Les marchés boursiers européens connaissent une tendance négative en raison de l’impact des développements géopolitiques en cours au Moyen-Orient.
À 11h30 sur les marchés européens, l’indice indicateur Stoxx Europe 600 s’échange à 611 points, avec une baisse de 2 pour cent, et l’indice FTSE 100 au Royaume-Uni s’échange à 10 602 points, avec une baisse de 1,7 pour cent.
En Allemagne, l’indice DAX 40 s’échange à 24 053 points, avec une baisse de 2,5 pour cent, en Italie, l’indice FTSE MIB 30 s’échange à 45 054 points, avec une baisse de 2,7 pour cent, en Espagne, l’indice IBEX 35 s’échange à 17 435 points, avec une baisse de 2,5 pour cent, et en France, le CAC 40 s’échange à 2,5 pour cent. 8 245 points, avec une baisse de valeur de 1,8 pour cent.
Les craintes que la possibilité d’une prolongation du conflit au Moyen-Orient puisse avoir un impact négatif sur le commerce mondial et accroître à nouveau les pressions inflationnistes contribuent effectivement à accroître la perception du risque à l’échelle mondiale.

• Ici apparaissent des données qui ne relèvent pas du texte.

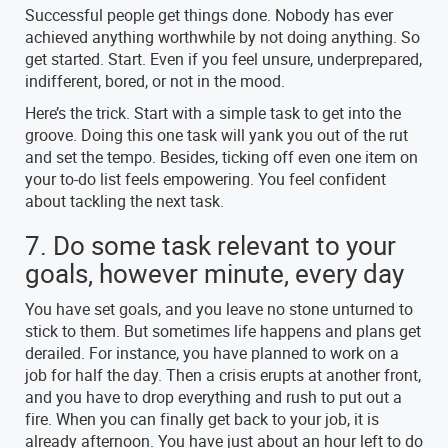
Successful people get things done. Nobody has ever
achieved anything worthwhile by not doing anything. So
get started. Start. Even if you feel unsure, underprepared,
indifferent, bored, or not in the mood.
Here’s the trick. Start with a simple task to get into the
groove. Doing this one task will yank you out of the rut
and set the tempo. Besides, ticking off even one item on
your to-do list feels empowering. You feel confident
about tackling the next task.
7. Do some task relevant to your
goals, however minute, every day
You have set goals, and you leave no stone unturned to
stick to them. But sometimes life happens and plans get
derailed. For instance, you have planned to work on a
job for half the day. Then a crisis erupts at another front,
and you have to drop everything and rush to put out a
fire. When you can finally get back to your job, it is
already afternoon. You have just about an hour left to do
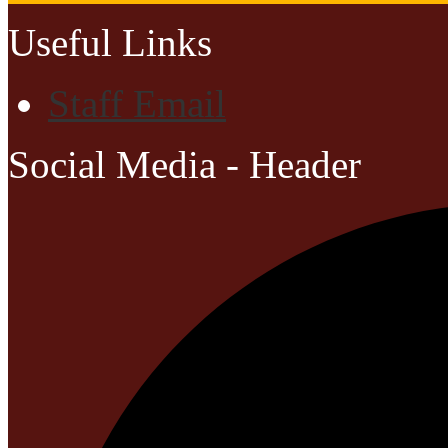
Useful Links
Staff Email
Social Media - Header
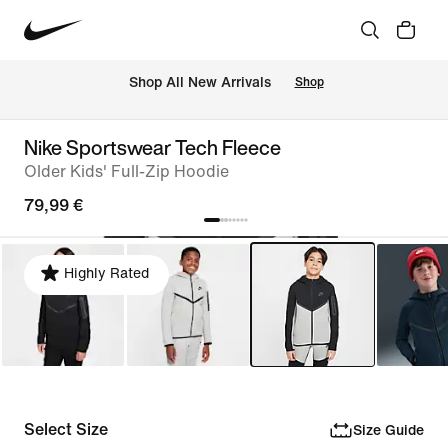
 Shop All New Arrivals
Shop
Nike Sportswear Tech Fleece
Older Kids' Full-Zip Hoodie
79,99 €
Highly Rated
Select Size
Size Guide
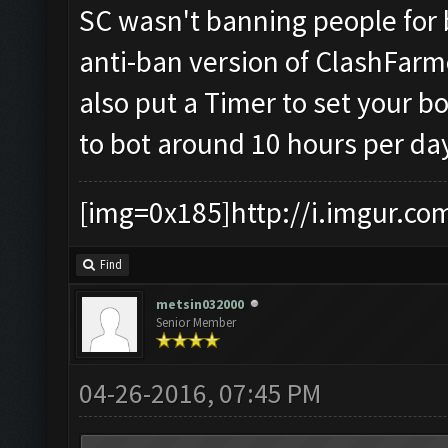
SC wasn't banning people for 
anti-ban version of ClashFarm
also put a Timer to set your bot
to bot around 10 hours per da
[img=0x185]http://i.imgur.co
Find
metsin032000
Senior Member
04-26-2016, 07:45 PM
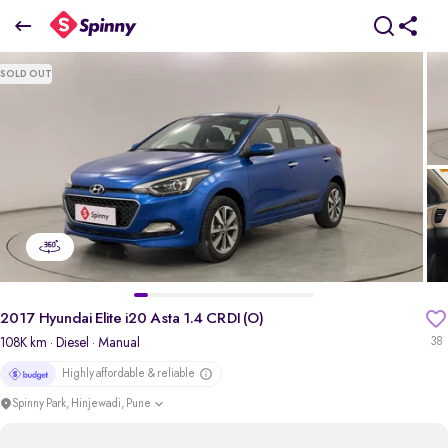
2017 Hyundai Elite i20 Asta 1.4 CRDI (O)
SOLD OUT
₹5.83 Lakh
pdp-gallery-slider
2017 Hyundai Elite i20 Asta 1.4 CRDI (O)
108K km
· Diesel
· Manual
38
Highly affordable & reliable
Spinny Park, Hinjewadi, Pune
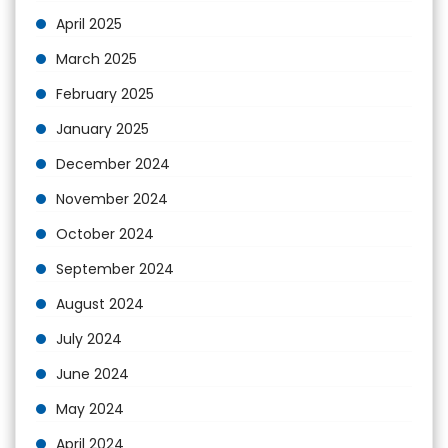
April 2025
March 2025
February 2025
January 2025
December 2024
November 2024
October 2024
September 2024
August 2024
July 2024
June 2024
May 2024
April 2024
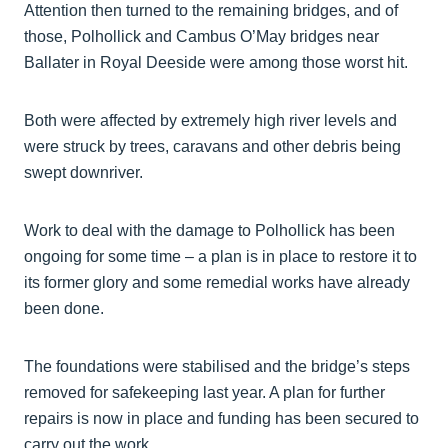
Attention then turned to the remaining bridges, and of
those, Polhollick and Cambus O’May bridges near
Ballater in Royal Deeside were among those worst hit.
Both were affected by extremely high river levels and
were struck by trees, caravans and other debris being
swept downriver.
Work to deal with the damage to Polhollick has been
ongoing for some time – a plan is in place to restore it to
its former glory and some remedial works have already
been done.
The foundations were stabilised and the bridge’s steps
removed for safekeeping last year. A plan for further
repairs is now in place and funding has been secured to
carry out the work.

Dans son évaluation de la durée des attaques contre l’Iran, le président américain Donald Trump a déclaré hier : « Nous sommes actuellement en avance sur nos prévisions en termes de calendrier. Nous avions prédit que cela durerait quatre à cinq semaines, mais nous avons la capacité de continuer plus longtemps que cela. Nous le ferons. » dit-il.
En plus de ces développements, Israël a annoncé qu’il visait simultanément l’Iran et le Liban. Le Hezbollah, soutenu par Téhéran, a attaqué Tel Aviv avec des missiles et des véhicules aériens sans pilote.
Le Département d’État américain a annoncé mardi que le personnel non urgent du gouvernement américain et les membres de leurs familles à Bahreïn, en Irak et en Jordanie avaient reçu l’ordre de quitter le pays.
D’un autre côté, les mesures prises par la partie iranienne sont également étroitement surveillées. Le général de brigade Ibrahim Cebbari, conseiller du commandant général de l’armée des Gardiens de la révolution iraniens, a annoncé qu’ils avaient fermé le détroit d’Ormuz au passage et qu’ils attaqueraient les navires tentant de le passer.
L’escalade des tensions au Moyen-Orient, à un moment où les incertitudes concernant la politique commerciale persistent, a renforcé les craintes que la hausse des prix du pétrole puisse accroître encore les pressions inflationnistes.
Les analystes ont souligné que le détroit d’Ormuz est une voie d’approvisionnement énergétique essentielle pour de nombreuses économies, et ont déclaré que la perturbation de l’approvisionnement énergétique dans la région pourrait augmenter les coûts de l’industrie manufacturière en raison des prix du pétrole à moyen terme.
Déclarant que les développements géopolitiques et politiques dans la région seront suivis pour le reste de la journée, les analystes ont noté que les principales données de l’indice des prix à la consommation (IPC) de la zone euro seront également suivies.